# AOKP vs. Gummy



## Carson (Jun 16, 2011)

Which do you prefer and why? I'm currently on Gummy but considering switching to AOKP due to poor battery life on Gummy.


----------



## albinoman109 (Nov 26, 2011)

AOKP for sure. The battery life on my AOKP is amazing (i haven't tried 13th's AOKP). Also AOKP is much more customizable.


----------



## Carson (Jun 16, 2011)

What is the difference between you and x13's versions?


----------



## albinoman109 (Nov 26, 2011)

His is updated more and mine is more of a heavily tweaked version of AOKP.


----------



## johnomaz (Jul 18, 2011)

I haven't tried Gummy, but I used to be a CM9 user but recently tried AOKP and the battery life is MUCH better.
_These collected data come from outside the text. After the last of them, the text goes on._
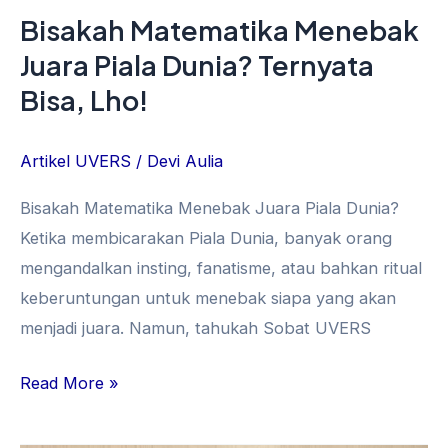
Lho!
Bisakah Matematika Menebak
Juara Piala Dunia? Ternyata
Bisa, Lho!
Artikel UVERS
/
Devi Aulia
Bisakah Matematika Menebak Juara Piala Dunia?
Ketika membicarakan Piala Dunia, banyak orang
mengandalkan insting, fanatisme, atau bahkan ritual
keberuntungan untuk menebak siapa yang akan
menjadi juara. Namun, tahukah Sobat UVERS
Read More »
Its not a full day or anything on my DX, but at least I can go until about 6pm at night before it startes telling me my battery is low. before, I'd have to charge it 3 times a day. CM9 was a battery killer.


----------



## zEnethSTORM (Mar 17, 2012)

volume music control ftw!!! Its just so convenient changing music in my pocket by holding the volume button. so AOKP for me. Although Gummy is kick ass also.


----------



## newmanx4 (Mar 24, 2012)

I see no difference in the two as far as battery life. Biggest difference in them to me is Gummy uses Apex Launcher and AOKP uses Nova Launcher, so there are some differences in customization. AOKP (although it could just be Nova) seems to have a liitle bit of lag to it for me.


----------